The Yellow Fever Surveillance Program was supported by the Ministry of Health, Secretaria de Estado da Saúde, Coordenadoria de Controle de Doenças, the Adolfo Lutz Institute, and other public institutions. The postgraduate program was supported by Coordenação de Aperfeiçoamento de Pessoal de Nível Superior and the National Council for Scientific and Technological Development. J.D.-D. is a recipient of a postdoctoral fellowship from Fundação de Amparo à Pesquisa do Estado de São Paulo (grant 2017/02223-8).

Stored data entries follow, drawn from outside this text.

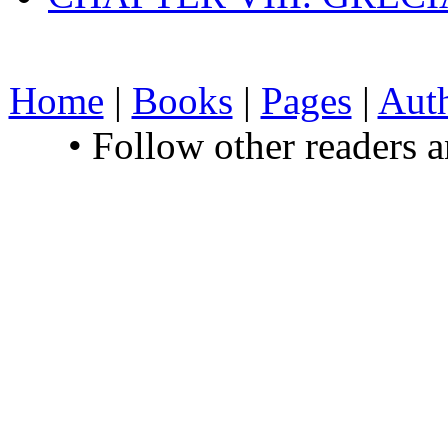
Home
|
Books
|
Pages
|
Aut
• Follow other readers 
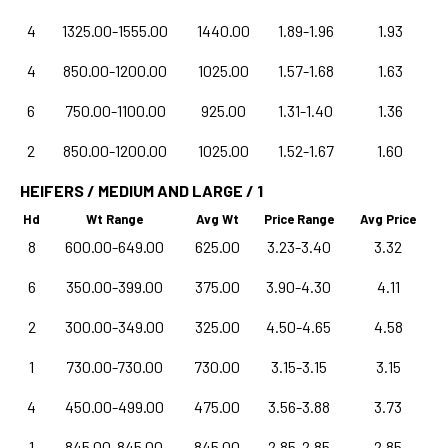
4
1325.00-1555.00
1440.00
1.89-1.96
1.93
4
850.00-1200.00
1025.00
1.57-1.68
1.63
6
750.00-1100.00
925.00
1.31-1.40
1.36
2
850.00-1200.00
1025.00
1.52-1.67
1.60
HEIFERS / MEDIUM AND LARGE / 1
Hd
Wt Range
Avg Wt
Price Range
Avg Price
8
600.00-649.00
625.00
3.23-3.40
3.32
6
350.00-399.00
375.00
3.90-4.30
4.11
2
300.00-349.00
325.00
4.50-4.65
4.58
1
730.00-730.00
730.00
3.15-3.15
3.15
4
450.00-499.00
475.00
3.56-3.88
3.73
1
845.00-845.00
845.00
2.85-2.85
2.85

N.C.C.A.F performed the literature search, evaluated IHC results and histopathology, analyzed data, and wrote the manuscript, J.M.G. evaluated IHC results and histopathology and reviewed the manuscript; J.D.-D. evaluated IHC results and histopathology; M.S.C. performed qRT-PCR and analyzed data; L.C.S. performed spatial analysis and tabulated results; S.D’A.I. evaluated IHC results and histopathology of human cases; R.A.R., C.S.C., and C.T.K. conducted IHC reactions; I.P.J. reviewed files and tabulated data, A.Y.M. and F.G.S.V. performed qRT-PCR; J.C. processed samples, reviewed files and tabulated data; L.J.T.A. analyzed IHC data; R.P.S. analyzed qRT-PCR data; J.S.N. analyzed human data; R.M.F.S. interpreted data; and J.L.C.D. mentored the work. All authors critically read the manuscript and agreed with the final version.